Viens, Esprit créateur

 

 

Viens, Esprit Créateur ! Rends la Parole au monde,

que l’homme en soit le feu méridien et le chant.

Il se lève à ta Voix de la fosse profonde

lui que l’on eût réduit en poudre en le touchant.

 

Homme par le pouvoir des mains et du visage

debout dans son regard il fonde l’horizon.

Qu’il parle, et Dieu pensif sent croître Son image

que les mots lentement dégagent du limon.

 

Qu’il se nomme, et d’un vaste éclair sa ressemblance

embrasse à l’infini les générations.

Au cœur du temps, pilier puissant de la balance

où l’histoire pèse leur dû aux nations,

 

Où futur et passé s’équilibrent sans cesse

comme à l’épaule un poids en deux parts divisé,

L’Arbre humain prend racine en la substance épaisse

pétrie des morts d’hier et de demain mêlés.

 

Arbre où le firmament fait son nid à la fourche

des bras tendant à Dieu le miroir des mains nues !

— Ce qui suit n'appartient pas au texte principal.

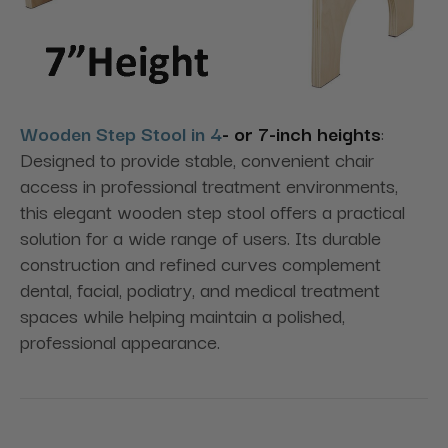
Wooden Step Stool in 4
- or 7-inch heights
:
Designed to provide stable, convenient chair
access in professional treatment environments,
this elegant wooden step stool offers a practical
solution for a wide range of users. Its durable
construction and refined curves complement
dental, facial, podiatry, and medical treatment
spaces while helping maintain a polished,
professional appearance.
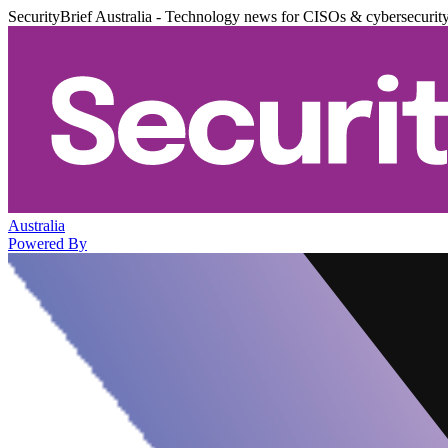
SecurityBrief Australia - Technology news for CISOs & cybersecurit
Australia
Powered By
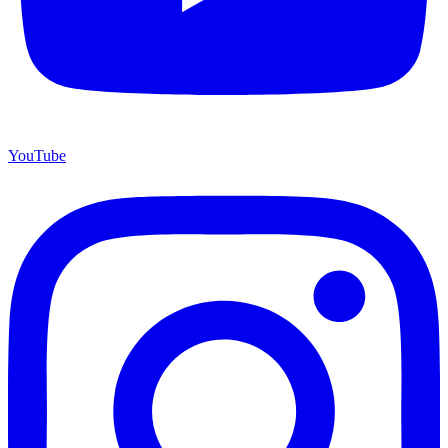
YouTube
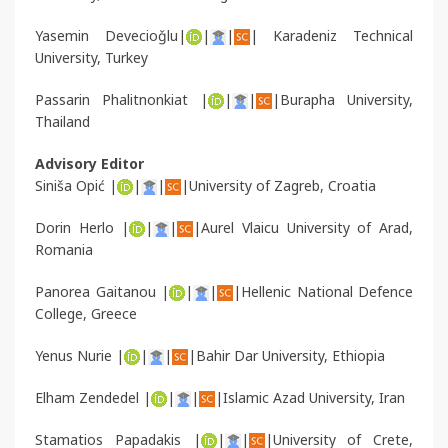
Yasemin Devecioǧlu|
|
|
| Karadeniz Technical
University, Turkey
Passarin Phalitnonkiat |
|
|
|Burapha University,
Thailand
Advisory Editor
Siniša Opić |
|
|
|University of Zagreb, Croatia
Dorin Herlo |
|
|
|Aurel Vlaicu University of Arad,
Romania
Panorea Gaitanou |
|
|
|Hellenic National Defence
College, Greece
Yenus Nurie |
|
|
|Bahir Dar University, Ethiopia
Elham Zendedel |
|
|
|Islamic Azad University, Iran
Stamatios Papadakis |
|
|
|University of Crete,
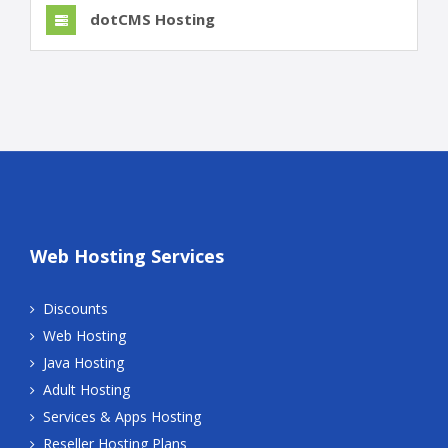
dotCMS Hosting
Web Hosting Services
Discounts
Web Hosting
Java Hosting
Adult Hosting
Services & Apps Hosting
Reseller Hosting Plans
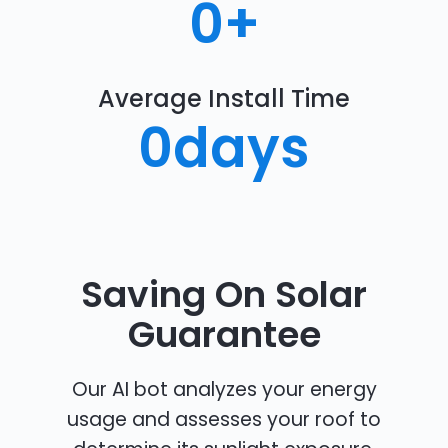
0
+
Average Install Time
0
days
Saving On Solar
Guarantee
Our AI bot analyzes your energy
usage and assesses your roof to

Chant toujours vert qu’emplit le langage des sources

dont le secret ne tarit point d’être connu.

 

Un seul langage étend sur le monde ses branches,

l’ombre d’un seul oiseau étend ses frondaisons

sur le mystère étroit de cette page blanche

comme sur l’unité magique des saisons.

 

Ce langage que nul n’apprend qu’il ne l’invente

si l’Arbre universel ne germe de son cœur,

chaque voix est le fût de la feuillée vivante

des voix sans nombre qu’il accorde en un seul chœur.

 

Ô Liberté ! c’est toi que je nomme cet Arbre,

toi dont l’âme est la sève pourpre de l’amour.

Sur le monde aveuglé du sombre éclat des armes

ton ombre est le soleil souriant d’un beau jour.

 

Croule Babel avec ses amas d’ombres fausses

ses prisons, ses remparts, ses caves, ses tunnels !

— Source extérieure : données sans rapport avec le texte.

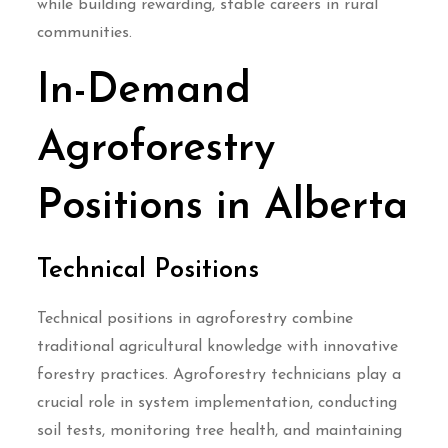
while building rewarding, stable careers in rural
communities.
In-Demand
Agroforestry
Positions in Alberta
Technical Positions
Technical positions in agroforestry combine
traditional agricultural knowledge with innovative
forestry practices. Agroforestry technicians play a
crucial role in system implementation, conducting
soil tests, monitoring tree health, and maintaining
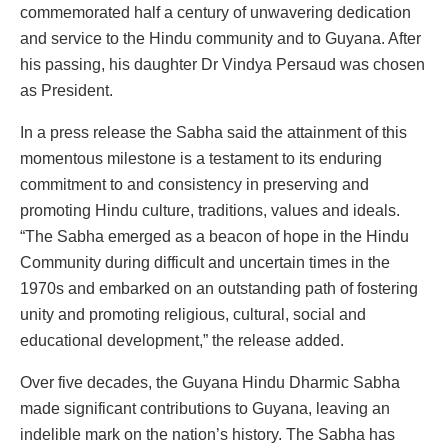
commemorated half a century of unwavering dedication
and service to the Hindu community and to Guyana. After
his passing, his daughter Dr Vindya Persaud was chosen
as President.
In a press release the Sabha said the attainment of this
momentous milestone is a testament to its enduring
commitment to and consistency in preserving and
promoting Hindu culture, traditions, values and ideals.
“The Sabha emerged as a beacon of hope in the Hindu
Community during difficult and uncertain times in the
1970s and embarked on an outstanding path of fostering
unity and promoting religious, cultural, social and
educational development,” the release added.
Over five decades, the Guyana Hindu Dharmic Sabha
made significant contributions to Guyana, leaving an
indelible mark on the nation’s history. The Sabha has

L’Arbre déracinant les murailles, exauce

les captifs dont il clame aux échos les appels.

 

Viens, Esprit Créateur ! Des pierres disloquées,

des squelettes disjoints qui furent nos bourreaux,

des voix infâmes par la peur entrechoquées

des armes confondant leur rouille sous les eaux,

 

Que sourde le grand jour de l’homme et de la terre

l’aube grave du Chant où le monde et la voix

comme au matin qui vit leur étreinte première

préludent à l’été terrible de la Joie !

 

 

 

Pierre EMMANUEL, Pentecôte 1944.

 

Extrait de La Liberté guide nos pas, Seghers.